::: INPUT MATERIAL :::
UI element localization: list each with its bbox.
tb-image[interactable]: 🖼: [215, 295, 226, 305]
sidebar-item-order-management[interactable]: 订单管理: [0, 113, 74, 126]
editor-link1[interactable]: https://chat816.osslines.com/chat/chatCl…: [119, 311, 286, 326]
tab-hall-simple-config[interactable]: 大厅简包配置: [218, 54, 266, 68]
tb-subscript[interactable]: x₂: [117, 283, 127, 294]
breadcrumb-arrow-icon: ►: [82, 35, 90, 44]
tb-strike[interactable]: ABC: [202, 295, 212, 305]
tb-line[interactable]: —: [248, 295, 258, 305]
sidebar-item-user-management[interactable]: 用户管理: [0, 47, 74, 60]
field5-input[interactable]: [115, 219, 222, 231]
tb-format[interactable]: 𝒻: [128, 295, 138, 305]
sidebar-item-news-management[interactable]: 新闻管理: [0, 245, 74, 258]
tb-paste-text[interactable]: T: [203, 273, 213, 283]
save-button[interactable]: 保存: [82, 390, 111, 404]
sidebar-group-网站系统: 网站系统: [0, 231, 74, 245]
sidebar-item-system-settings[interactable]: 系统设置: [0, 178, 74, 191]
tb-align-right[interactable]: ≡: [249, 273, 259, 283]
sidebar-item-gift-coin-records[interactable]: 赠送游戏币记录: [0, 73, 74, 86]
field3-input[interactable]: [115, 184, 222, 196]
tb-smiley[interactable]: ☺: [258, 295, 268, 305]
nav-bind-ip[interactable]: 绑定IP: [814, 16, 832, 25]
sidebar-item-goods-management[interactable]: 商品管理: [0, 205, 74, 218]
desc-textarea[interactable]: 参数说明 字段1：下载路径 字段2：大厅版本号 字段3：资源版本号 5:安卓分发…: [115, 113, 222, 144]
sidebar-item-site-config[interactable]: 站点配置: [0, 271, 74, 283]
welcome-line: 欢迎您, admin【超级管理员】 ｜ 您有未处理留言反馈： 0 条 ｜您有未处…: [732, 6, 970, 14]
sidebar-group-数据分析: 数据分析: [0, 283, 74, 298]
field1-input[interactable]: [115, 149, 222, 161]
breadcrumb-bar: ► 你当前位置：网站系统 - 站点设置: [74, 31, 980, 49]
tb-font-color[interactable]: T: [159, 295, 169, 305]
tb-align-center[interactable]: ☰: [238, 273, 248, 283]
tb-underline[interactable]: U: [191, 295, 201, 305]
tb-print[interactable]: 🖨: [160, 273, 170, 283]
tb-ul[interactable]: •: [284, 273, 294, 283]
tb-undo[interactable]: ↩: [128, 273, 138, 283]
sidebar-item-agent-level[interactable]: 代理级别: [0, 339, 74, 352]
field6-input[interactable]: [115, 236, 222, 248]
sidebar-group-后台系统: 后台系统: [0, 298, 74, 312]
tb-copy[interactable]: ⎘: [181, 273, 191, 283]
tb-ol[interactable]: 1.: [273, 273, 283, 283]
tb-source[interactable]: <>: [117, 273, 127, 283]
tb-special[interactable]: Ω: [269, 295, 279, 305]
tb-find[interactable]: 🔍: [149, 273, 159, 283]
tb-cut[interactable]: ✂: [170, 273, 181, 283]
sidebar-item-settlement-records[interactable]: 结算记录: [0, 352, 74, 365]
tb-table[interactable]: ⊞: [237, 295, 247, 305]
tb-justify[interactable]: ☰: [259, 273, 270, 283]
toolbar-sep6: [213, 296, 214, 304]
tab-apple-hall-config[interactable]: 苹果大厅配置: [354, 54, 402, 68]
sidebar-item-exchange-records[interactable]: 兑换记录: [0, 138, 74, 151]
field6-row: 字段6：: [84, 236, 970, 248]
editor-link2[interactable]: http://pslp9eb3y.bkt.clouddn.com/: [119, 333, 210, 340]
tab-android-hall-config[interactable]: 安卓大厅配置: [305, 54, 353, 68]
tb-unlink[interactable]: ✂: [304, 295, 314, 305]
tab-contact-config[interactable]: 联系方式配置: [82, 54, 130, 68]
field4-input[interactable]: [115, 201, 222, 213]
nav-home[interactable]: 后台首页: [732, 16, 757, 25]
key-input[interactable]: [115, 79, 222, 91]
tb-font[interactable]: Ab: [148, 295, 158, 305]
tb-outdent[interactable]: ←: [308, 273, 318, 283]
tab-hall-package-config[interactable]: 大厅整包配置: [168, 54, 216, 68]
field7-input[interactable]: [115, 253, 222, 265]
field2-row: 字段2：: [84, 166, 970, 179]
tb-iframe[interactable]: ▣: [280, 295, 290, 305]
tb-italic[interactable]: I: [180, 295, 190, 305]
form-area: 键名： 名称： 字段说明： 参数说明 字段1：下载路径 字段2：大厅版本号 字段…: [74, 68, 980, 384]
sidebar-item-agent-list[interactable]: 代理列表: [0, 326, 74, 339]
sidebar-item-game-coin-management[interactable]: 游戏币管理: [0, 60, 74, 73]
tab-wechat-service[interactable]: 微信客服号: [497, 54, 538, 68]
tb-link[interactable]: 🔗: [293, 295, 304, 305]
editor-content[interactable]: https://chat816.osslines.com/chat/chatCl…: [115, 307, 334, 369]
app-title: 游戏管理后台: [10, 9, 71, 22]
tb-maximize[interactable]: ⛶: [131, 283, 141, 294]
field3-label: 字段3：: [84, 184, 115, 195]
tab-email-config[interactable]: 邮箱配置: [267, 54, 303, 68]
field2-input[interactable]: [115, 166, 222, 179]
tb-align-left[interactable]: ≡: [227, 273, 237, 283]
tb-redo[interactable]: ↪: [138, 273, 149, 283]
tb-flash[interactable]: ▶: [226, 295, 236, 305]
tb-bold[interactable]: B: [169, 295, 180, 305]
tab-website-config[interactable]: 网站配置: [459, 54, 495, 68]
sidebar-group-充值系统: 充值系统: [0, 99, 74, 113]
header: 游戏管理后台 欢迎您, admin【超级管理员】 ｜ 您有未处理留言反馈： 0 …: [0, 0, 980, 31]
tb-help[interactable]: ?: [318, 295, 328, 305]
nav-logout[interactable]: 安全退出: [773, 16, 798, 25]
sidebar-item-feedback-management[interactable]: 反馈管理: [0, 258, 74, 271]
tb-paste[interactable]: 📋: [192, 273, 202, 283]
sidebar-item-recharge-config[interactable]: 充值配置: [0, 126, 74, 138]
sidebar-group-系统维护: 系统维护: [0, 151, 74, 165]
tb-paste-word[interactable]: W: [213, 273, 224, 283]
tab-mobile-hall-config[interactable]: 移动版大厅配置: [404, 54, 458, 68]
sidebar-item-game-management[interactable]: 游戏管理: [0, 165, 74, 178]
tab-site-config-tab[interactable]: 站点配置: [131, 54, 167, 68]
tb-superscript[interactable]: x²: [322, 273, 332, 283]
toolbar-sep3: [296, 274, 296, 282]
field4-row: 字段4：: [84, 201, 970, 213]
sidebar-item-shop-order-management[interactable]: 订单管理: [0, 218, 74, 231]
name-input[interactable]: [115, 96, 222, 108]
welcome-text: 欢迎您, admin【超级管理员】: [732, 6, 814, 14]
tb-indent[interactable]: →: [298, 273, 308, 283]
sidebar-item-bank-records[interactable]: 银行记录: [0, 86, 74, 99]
:::
::: INPUT MATERIAL :::
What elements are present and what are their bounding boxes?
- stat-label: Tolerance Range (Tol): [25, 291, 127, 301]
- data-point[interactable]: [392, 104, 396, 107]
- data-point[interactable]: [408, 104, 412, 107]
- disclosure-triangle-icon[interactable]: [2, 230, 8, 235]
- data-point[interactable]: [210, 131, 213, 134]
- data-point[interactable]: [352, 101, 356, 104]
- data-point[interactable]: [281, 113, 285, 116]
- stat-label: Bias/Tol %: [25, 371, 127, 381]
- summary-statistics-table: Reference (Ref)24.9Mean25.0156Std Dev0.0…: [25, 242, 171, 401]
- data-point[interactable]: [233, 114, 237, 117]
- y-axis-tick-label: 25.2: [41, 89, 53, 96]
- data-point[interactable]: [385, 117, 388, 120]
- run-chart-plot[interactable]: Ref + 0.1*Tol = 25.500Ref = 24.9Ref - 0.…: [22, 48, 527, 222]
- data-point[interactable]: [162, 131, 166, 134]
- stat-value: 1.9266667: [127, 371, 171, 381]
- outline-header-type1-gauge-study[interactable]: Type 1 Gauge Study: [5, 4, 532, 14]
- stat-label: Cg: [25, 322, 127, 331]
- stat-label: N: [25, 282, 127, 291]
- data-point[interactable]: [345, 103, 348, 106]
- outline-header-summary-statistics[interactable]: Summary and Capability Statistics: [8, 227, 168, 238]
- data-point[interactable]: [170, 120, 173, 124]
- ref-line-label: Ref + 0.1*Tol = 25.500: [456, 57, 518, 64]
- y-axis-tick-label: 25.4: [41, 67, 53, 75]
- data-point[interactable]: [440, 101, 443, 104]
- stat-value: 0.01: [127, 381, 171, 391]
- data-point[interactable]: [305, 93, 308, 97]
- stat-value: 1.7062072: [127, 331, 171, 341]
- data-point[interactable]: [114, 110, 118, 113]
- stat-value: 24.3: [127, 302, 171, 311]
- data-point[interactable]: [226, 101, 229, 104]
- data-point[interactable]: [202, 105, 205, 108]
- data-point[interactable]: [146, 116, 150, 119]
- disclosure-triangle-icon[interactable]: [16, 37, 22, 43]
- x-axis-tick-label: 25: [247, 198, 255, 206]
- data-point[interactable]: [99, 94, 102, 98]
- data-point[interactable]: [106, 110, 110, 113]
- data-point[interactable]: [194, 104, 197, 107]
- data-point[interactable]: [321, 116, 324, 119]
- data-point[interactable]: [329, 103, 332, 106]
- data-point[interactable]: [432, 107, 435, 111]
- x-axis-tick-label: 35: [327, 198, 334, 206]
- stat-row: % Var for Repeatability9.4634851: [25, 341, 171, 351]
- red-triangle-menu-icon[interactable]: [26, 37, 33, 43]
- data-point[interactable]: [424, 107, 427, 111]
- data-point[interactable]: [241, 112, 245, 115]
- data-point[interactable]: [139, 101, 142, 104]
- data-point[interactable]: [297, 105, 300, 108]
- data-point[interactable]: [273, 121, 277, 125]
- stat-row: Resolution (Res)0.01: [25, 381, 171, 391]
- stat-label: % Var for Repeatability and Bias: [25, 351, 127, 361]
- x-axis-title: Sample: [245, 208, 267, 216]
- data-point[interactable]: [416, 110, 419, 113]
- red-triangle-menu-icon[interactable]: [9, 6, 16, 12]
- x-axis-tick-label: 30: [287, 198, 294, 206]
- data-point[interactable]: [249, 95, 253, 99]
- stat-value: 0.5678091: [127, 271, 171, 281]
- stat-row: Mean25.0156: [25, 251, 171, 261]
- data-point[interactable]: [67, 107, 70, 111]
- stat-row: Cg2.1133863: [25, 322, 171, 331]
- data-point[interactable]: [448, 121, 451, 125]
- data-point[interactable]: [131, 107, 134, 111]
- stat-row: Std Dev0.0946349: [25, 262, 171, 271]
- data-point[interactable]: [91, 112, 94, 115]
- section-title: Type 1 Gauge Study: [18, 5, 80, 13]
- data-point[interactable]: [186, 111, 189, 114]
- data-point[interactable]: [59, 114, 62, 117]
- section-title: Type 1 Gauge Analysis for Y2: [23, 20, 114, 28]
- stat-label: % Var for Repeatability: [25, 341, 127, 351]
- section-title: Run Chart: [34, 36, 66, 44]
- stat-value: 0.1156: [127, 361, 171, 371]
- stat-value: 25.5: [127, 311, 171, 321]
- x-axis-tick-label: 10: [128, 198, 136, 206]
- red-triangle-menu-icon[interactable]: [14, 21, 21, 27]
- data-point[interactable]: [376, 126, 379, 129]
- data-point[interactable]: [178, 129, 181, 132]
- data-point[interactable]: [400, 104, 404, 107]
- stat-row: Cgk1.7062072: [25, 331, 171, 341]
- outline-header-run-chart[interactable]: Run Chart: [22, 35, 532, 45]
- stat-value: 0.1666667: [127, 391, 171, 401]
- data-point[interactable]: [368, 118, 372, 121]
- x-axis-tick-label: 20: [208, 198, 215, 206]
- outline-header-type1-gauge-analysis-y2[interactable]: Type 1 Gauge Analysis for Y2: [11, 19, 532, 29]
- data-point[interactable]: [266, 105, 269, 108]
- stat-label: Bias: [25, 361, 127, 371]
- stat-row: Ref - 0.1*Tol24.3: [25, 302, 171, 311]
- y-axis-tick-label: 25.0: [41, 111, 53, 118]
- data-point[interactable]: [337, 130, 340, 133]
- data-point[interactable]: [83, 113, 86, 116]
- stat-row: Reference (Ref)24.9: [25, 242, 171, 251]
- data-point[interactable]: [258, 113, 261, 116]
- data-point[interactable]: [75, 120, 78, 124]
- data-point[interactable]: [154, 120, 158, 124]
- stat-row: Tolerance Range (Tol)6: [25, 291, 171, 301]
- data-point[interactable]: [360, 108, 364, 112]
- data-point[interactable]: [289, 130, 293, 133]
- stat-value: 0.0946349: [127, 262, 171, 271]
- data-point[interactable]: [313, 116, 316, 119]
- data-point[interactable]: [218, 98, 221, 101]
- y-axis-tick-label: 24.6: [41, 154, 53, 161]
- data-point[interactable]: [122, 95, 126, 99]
:::
◆ WHAT NEEDS TO BE DONE: Using the listing, copy every line where the word "chatCl" shows up.

◆ WRITTEN RESPONSE:
editor-link1[interactable]: https://chat816.osslines.com/chat/chatCl…: [119, 311, 286, 326]
editor-content[interactable]: https://chat816.osslines.com/chat/chatCl…: [115, 307, 334, 369]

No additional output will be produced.